Count the lines of data below that include "click". Provide only the number.

*Information shown*
# # # # # # #

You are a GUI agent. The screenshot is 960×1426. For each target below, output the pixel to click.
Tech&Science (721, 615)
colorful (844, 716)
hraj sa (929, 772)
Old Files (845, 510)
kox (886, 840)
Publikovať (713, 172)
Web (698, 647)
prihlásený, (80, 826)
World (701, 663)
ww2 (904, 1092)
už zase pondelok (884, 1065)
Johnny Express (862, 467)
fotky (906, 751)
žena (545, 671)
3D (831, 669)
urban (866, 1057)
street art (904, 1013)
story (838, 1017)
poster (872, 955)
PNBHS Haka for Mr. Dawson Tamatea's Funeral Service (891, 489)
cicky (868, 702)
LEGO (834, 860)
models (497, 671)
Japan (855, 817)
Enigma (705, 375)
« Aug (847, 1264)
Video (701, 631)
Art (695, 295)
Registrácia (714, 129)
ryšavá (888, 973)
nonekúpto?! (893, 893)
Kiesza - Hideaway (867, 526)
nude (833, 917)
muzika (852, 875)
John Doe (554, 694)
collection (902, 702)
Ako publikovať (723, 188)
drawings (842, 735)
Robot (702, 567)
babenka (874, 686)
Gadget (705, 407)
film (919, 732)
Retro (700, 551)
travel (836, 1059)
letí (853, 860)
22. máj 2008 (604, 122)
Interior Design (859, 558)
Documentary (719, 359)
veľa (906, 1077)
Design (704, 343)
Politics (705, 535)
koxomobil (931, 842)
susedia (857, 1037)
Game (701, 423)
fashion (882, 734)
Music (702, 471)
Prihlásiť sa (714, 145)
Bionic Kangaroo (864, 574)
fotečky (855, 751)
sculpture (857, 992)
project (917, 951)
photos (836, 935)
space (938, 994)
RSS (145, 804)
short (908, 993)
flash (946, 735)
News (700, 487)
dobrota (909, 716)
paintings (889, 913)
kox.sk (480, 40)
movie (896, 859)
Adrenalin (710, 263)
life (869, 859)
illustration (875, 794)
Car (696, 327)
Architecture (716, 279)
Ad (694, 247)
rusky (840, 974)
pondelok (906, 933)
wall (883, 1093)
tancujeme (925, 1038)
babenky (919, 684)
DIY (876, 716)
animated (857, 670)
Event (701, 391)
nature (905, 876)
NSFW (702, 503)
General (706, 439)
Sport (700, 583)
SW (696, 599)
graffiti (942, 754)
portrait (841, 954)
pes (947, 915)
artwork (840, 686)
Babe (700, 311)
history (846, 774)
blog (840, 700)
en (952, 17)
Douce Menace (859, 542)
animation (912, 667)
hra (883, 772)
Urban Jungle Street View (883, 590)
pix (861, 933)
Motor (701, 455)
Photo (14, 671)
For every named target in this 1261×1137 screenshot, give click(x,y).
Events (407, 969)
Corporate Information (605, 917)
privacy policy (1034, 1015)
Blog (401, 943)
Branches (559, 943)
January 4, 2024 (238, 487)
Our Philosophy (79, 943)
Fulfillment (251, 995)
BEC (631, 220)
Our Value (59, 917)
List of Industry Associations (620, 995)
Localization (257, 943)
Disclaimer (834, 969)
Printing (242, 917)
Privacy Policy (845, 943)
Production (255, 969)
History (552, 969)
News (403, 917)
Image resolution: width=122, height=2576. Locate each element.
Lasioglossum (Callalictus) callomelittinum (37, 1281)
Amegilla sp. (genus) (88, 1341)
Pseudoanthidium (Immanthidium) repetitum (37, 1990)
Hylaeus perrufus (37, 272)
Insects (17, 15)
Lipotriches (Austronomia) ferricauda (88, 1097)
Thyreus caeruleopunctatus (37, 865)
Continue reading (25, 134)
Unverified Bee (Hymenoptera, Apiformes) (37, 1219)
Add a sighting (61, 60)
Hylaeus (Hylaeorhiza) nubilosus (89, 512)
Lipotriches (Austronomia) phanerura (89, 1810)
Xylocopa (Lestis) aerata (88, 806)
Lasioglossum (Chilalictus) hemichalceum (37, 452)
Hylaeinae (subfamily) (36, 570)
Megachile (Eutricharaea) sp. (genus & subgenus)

# # # # # # #

*Answer space*
2